Find each line below where the word "narrativas" occurs, and copy it.

::: Records shown

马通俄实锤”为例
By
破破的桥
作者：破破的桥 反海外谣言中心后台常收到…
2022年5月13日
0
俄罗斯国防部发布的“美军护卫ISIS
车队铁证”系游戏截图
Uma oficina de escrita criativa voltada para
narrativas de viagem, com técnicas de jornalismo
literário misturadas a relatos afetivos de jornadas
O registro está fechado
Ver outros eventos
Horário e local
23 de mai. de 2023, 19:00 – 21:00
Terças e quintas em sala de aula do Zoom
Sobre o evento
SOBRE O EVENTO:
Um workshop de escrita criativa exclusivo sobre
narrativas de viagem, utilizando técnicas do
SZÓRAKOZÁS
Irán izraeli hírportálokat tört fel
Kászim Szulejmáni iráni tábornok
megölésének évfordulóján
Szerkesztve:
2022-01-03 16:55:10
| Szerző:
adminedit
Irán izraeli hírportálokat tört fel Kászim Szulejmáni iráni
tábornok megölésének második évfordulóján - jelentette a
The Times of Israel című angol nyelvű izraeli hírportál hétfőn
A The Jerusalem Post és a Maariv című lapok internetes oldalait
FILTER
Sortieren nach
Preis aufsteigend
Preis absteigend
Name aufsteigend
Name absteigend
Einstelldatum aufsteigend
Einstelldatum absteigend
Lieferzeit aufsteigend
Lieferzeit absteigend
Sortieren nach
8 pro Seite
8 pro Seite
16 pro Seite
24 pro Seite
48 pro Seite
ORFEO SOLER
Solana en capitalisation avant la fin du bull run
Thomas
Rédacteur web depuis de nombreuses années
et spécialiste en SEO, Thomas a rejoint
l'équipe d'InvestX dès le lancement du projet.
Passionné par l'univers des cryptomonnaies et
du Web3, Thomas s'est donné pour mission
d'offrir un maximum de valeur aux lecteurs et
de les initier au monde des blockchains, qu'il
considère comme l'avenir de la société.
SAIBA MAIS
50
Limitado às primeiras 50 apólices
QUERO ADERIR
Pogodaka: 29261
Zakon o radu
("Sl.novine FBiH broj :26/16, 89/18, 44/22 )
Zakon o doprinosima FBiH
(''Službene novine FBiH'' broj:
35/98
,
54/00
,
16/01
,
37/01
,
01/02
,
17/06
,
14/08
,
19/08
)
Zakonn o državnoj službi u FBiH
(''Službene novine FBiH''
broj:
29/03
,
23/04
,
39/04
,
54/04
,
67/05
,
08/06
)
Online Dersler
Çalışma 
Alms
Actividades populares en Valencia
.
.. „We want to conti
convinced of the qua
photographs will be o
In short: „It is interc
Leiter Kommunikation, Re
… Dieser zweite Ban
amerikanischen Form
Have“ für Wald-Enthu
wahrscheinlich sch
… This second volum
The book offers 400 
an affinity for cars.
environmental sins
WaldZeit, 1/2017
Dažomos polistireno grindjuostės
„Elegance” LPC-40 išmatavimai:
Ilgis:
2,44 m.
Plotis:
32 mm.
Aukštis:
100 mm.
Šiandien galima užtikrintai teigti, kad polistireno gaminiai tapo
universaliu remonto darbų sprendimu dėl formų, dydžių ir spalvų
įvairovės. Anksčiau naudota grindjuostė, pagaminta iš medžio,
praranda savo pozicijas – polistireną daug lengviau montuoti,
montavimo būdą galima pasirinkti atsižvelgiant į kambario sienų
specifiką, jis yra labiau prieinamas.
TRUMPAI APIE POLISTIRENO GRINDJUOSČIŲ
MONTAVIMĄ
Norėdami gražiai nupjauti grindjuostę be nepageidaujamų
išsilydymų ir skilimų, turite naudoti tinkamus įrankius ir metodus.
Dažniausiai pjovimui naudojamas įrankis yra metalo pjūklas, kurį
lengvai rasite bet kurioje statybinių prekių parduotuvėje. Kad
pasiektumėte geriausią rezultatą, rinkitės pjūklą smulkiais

::::::

- **Response area**
narrativas de viagem, com técnicas de jornalismo
narrativas de viagem, utilizando técnicas do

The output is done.